→ Work task
All entries are to be reproduced exactly; the pictures are to be omitted.

→ Dataset content
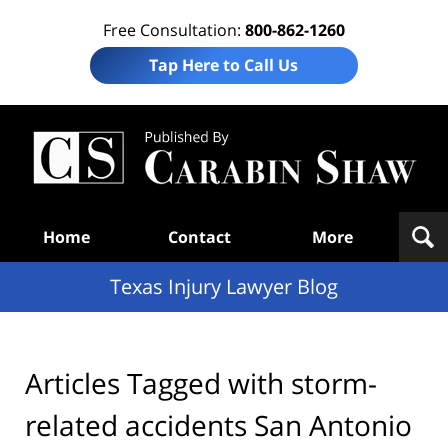
Free Consultation:
800-862-1260
Tap Here to Call Us
Te
In
Law
B
Navigation
Home
Contact
More
Texas Injury Lawyer Blog
Articles Tagged with
storm-
related accidents San Antonio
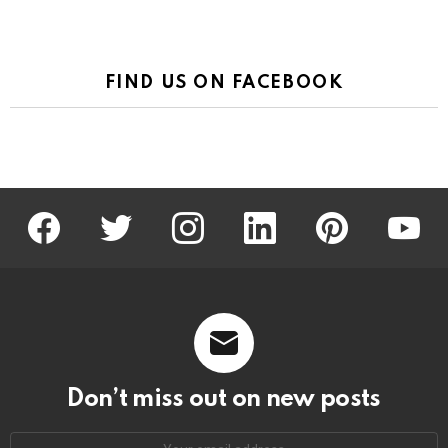
FIND US ON FACEBOOK
facebook
twitter
instagram
linkedin
pinterest
youtu
Don’t miss out on new posts
Email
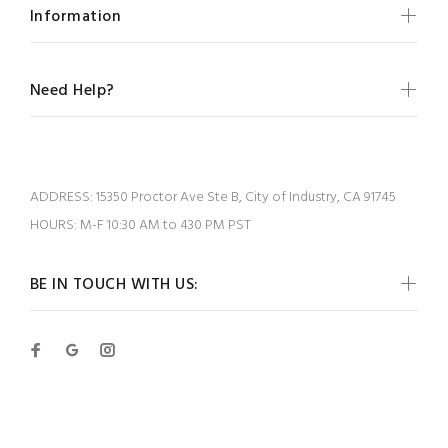
Information
Need Help?
ADDRESS:
15350 Proctor Ave Ste B, City of Industry, CA 91745
HOURS:
M-F 10:30 AM to 430 PM PST
BE IN TOUCH WITH US:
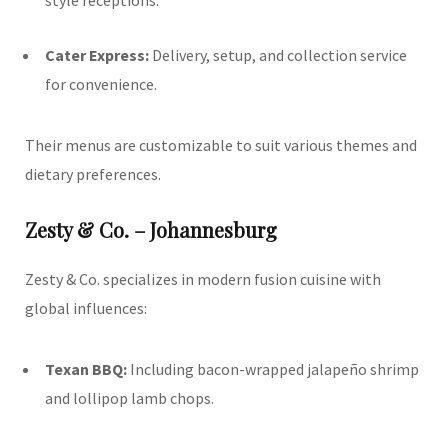
Cater Express:
Delivery, setup, and collection service
for convenience.
Their menus are customizable to suit various themes and
dietary preferences.
Zesty & Co. – Johannesburg
Zesty & Co. specializes in modern fusion cuisine with
global influences:
Texan BBQ:
Including bacon-wrapped jalapeño shrimp
and lollipop lamb chops.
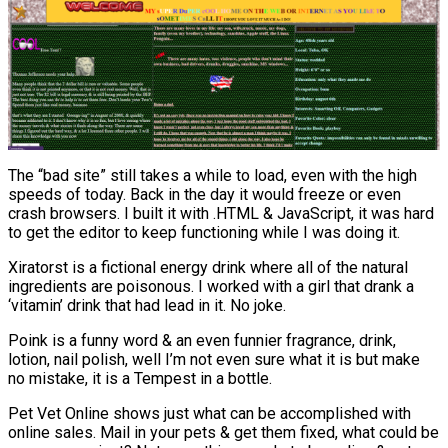
The “bad site” still takes a while to load, even with the high
speeds of today. Back in the day it would freeze or even
crash browsers. I built it with .HTML & JavaScript, it was hard
to get the editor to keep functioning while I was doing it.
Xiratorst is a fictional energy drink where all of the natural
ingredients are poisonous. I worked with a girl that drank a
‘vitamin’ drink that had lead in it. No joke.
Poink is a funny word & an even funnier fragrance, drink,
lotion, nail polish, well I’m not even sure what it is but make
no mistake, it is a Tempest in a bottle.
Pet Vet Online shows just what can be accomplished with
online sales. Mail in your pets & get them fixed, what could be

→ Task answer
Free Consultation:
800-862-1260
Tap Here to Call Us
Te
In
Law
B
Navigation
Home
Contact
More
Texas Injury Lawyer Blog
Articles Tagged with
storm-
related accidents San Antonio
FIND US ON FACEBOOK
facebook
twitter
instagram
linkedin
pinterest
youtu
Don’t miss out on new posts
Email
Information
Need Help?
ADDRESS:
15350 Proctor Ave Ste B, City of Industry, CA 91745
HOURS:
M-F 10:30 AM to 430 PM PST
BE IN TOUCH WITH US:
Cater Express:
Delivery, setup, and collection service
for convenience.
Their menus are customizable to suit various themes and
dietary preferences.
Zesty & Co. – Johannesburg
Zesty & Co. specializes in modern fusion cuisine with
global influences:
Texan BBQ:
Including bacon-wrapped jalapeño shrimp
and lollipop lamb chops.
The “bad site” still takes a while to load, even with the high
speeds of today. Back in the day it would freeze or even
crash browsers. I built it with .HTML & JavaScript, it was hard
to get the editor to keep functioning while I was doing it.
Xiratorst is a fictional energy drink where all of the natural
ingredients are poisonous. I worked with a girl that drank a
‘vitamin’ drink that had lead in it. No joke.
Poink is a funny word & an even funnier fragrance, drink,
lotion, nail polish, well I’m not even sure what it is but make
no mistake, it is a Tempest in a bottle.
Pet Vet Online shows just what can be accomplished with
online sales. Mail in your pets & get them fixed, what could be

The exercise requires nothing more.